Abstract

Neurological disorders such as stroke remain leading causes of disability worldwide. A current thrust in the neurorehabilitation of such disorders involves exogenous neuromodulation of cranial nerves in order to enhance neuroplasticity and maximize recovery of function. Here we present preliminary results on the effects of kilohertz range electrical stimulation of the trigeminal nerve (TNS) on motor learning, using an upper extremity visuomotor adaptation paradigm. Twenty-five (25) healthy adult subjects were randomly assigned to 2 groups: 3kHz stimulation (n=13) and sham (n=12). Participants performed a visuomotor rotation task that involved center-out reaching movements to eight vertically arranged targets. Four blocks of trials were performed: two baseline blocks with veridical visual feedback, one adaptation block involving a 30 degrees CCW rotation of hand visual feedback, and one washout block with no rotation.

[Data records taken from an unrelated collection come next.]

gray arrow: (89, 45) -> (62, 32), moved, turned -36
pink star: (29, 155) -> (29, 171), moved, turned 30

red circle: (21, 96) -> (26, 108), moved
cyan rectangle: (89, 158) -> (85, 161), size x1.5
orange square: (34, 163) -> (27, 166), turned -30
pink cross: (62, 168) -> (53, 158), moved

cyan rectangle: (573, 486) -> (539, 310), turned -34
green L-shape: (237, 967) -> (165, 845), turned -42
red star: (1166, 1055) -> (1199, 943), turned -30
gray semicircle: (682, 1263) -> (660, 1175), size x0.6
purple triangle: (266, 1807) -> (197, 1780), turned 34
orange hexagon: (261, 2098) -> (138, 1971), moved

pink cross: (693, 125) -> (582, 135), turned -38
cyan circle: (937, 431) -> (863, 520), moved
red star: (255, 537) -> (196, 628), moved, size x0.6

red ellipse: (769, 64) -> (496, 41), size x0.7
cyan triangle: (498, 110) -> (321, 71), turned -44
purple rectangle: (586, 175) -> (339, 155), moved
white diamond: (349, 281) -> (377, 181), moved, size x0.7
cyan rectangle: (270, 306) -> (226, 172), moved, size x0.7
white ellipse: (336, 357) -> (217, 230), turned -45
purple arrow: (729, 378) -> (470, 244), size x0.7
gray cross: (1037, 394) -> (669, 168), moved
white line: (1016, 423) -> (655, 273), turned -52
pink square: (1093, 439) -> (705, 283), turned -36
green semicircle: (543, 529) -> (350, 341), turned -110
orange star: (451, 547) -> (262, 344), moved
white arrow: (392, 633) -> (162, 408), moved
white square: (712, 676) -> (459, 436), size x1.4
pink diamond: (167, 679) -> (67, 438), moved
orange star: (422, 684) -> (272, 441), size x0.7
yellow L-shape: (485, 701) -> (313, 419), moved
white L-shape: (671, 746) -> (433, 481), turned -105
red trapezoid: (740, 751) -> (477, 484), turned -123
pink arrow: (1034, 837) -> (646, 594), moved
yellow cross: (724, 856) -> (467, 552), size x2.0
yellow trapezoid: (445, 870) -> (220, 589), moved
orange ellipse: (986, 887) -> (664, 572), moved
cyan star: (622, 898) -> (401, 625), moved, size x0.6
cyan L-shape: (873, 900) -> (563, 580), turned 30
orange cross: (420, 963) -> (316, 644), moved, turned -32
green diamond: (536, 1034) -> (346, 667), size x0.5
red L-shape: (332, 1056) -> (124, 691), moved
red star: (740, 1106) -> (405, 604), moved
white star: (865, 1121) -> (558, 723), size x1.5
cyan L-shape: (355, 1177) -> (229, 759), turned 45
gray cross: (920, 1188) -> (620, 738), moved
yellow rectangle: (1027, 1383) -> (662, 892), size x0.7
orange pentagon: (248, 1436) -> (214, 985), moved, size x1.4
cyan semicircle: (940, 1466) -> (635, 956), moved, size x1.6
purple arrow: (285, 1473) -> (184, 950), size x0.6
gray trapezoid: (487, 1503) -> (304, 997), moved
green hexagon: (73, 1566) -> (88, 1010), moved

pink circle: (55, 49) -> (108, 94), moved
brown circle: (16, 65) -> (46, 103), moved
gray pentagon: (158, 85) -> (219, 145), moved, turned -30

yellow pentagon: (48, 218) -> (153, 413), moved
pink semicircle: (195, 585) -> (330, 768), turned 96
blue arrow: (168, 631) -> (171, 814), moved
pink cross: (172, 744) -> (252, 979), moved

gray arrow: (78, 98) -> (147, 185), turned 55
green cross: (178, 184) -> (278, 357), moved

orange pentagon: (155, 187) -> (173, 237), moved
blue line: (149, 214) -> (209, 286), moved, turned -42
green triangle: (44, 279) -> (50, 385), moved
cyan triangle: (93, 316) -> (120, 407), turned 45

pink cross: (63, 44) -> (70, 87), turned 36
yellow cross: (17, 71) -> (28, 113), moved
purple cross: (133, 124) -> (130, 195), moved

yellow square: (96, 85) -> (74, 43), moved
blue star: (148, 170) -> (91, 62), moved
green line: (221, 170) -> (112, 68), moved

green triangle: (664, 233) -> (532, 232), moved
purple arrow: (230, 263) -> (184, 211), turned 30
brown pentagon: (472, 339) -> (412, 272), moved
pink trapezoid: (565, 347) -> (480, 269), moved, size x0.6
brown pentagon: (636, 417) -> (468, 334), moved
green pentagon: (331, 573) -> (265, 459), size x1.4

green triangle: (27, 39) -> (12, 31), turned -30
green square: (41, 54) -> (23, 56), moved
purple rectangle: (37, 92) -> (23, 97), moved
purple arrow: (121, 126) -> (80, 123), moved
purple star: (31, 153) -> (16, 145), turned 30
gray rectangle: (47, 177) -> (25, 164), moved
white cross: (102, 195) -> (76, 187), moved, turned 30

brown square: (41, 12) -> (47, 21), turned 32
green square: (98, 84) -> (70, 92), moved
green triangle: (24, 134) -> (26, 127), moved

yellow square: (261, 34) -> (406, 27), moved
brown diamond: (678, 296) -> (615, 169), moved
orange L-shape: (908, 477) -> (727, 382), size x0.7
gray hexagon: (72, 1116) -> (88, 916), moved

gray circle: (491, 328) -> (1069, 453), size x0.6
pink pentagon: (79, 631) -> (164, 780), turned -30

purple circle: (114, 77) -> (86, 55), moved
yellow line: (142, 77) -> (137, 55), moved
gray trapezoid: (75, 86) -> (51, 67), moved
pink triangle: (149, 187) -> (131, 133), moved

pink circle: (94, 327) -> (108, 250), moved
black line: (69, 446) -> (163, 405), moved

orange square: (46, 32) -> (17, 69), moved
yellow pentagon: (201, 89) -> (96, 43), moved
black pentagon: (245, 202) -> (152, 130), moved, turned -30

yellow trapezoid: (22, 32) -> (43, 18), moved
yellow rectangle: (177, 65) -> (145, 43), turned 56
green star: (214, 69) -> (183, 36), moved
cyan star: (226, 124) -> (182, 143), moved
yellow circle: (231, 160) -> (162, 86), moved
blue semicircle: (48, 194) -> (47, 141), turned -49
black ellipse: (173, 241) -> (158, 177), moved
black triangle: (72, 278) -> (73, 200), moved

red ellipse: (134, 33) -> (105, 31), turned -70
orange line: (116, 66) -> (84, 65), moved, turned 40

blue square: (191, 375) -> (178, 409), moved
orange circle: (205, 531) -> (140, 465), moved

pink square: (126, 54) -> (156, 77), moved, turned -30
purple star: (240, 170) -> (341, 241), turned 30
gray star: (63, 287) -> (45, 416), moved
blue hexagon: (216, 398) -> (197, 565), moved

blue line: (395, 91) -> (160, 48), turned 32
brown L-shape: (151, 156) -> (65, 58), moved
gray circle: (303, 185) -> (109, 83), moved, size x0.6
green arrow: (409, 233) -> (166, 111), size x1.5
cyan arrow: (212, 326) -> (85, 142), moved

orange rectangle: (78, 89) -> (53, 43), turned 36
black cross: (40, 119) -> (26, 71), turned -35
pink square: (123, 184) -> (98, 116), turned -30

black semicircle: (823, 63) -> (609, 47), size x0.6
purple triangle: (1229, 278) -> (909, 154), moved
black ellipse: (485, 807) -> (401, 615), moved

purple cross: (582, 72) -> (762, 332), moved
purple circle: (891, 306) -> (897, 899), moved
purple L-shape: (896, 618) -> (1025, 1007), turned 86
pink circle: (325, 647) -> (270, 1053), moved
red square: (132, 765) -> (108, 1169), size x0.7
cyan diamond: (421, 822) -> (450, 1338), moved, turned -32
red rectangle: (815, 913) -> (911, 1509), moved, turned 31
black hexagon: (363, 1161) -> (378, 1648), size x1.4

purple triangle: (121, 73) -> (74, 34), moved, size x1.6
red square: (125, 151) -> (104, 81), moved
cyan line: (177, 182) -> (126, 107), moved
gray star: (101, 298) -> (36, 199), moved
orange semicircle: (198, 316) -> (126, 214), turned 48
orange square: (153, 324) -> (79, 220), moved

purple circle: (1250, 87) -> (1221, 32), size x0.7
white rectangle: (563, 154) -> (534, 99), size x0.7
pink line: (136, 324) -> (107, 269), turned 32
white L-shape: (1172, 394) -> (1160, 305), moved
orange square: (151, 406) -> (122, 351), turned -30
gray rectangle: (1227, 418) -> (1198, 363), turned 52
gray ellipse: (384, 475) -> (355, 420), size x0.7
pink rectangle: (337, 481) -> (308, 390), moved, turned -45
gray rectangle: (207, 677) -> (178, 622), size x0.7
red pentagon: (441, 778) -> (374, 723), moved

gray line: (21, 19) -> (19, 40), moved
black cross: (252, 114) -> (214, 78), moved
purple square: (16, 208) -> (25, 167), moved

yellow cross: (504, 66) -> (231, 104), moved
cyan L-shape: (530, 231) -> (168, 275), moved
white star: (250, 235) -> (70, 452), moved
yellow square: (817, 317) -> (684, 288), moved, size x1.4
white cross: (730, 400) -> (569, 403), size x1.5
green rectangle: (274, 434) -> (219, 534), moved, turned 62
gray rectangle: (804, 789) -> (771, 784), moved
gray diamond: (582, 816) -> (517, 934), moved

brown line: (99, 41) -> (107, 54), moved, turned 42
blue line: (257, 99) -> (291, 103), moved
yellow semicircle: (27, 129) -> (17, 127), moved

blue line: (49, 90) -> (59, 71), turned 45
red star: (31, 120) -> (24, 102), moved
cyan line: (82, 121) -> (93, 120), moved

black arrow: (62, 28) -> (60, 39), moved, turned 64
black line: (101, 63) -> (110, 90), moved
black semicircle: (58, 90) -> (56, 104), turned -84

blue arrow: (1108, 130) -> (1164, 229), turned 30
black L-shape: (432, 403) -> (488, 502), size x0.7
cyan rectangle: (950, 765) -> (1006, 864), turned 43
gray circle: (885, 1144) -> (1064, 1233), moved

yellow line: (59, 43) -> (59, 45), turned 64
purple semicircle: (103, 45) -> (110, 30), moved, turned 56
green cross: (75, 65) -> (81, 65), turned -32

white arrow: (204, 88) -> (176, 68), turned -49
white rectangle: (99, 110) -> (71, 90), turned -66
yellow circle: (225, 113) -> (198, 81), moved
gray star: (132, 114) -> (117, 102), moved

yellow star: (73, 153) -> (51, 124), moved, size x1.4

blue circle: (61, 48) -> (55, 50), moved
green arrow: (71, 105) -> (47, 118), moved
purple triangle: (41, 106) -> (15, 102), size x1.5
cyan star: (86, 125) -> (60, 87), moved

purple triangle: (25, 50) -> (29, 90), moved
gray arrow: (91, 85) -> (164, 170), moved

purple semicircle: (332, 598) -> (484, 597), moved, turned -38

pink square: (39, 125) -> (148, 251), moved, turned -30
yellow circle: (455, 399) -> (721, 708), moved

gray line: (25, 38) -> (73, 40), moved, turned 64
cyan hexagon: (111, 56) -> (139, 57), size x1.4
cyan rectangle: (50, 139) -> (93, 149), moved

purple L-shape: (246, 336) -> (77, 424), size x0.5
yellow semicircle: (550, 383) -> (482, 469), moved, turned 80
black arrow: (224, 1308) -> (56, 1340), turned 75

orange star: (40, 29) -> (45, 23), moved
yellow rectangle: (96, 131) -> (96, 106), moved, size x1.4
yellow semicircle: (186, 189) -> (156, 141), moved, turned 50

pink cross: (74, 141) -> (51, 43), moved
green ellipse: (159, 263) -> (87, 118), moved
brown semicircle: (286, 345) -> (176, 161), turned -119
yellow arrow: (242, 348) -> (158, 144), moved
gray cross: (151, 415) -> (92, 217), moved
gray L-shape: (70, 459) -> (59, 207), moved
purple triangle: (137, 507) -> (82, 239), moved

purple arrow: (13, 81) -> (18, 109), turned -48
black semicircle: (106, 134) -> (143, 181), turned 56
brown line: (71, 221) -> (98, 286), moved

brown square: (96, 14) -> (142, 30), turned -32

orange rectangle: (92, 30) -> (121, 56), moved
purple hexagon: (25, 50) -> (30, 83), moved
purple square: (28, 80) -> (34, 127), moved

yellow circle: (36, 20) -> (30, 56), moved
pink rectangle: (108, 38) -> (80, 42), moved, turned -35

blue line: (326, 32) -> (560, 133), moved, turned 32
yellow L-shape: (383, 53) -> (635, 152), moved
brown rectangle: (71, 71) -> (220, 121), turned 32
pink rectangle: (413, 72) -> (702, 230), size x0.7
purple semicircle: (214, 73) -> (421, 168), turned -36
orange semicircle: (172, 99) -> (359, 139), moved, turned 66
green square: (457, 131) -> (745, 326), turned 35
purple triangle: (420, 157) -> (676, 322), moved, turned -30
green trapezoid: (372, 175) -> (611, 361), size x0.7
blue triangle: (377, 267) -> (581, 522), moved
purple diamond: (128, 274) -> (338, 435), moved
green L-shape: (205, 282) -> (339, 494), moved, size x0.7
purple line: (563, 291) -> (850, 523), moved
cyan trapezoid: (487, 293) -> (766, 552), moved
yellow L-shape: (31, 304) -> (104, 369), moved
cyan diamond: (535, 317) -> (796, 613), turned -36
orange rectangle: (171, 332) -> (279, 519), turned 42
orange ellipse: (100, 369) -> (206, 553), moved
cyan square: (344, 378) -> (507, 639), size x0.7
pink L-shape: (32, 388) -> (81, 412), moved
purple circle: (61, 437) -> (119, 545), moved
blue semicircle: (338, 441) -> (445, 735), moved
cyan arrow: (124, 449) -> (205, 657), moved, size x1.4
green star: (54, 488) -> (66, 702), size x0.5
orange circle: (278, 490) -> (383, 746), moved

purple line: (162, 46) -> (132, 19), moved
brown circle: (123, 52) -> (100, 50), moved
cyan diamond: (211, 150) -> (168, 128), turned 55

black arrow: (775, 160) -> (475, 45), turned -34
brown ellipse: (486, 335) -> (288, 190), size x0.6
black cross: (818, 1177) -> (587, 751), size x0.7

TNS was applied for 20 minutes before the 2nd baseline block using two electrodes targeting the ophthalmic branches of the trigeminal nerve. Early in the rotation block, learning rates were similar between the 3kHz and sham groups but gradually diverged, with the 3kHz group demonstrating slightly faster rates than sham later in the rotation block. The results provide new information on the potential use of TNS in neurorehabilitation.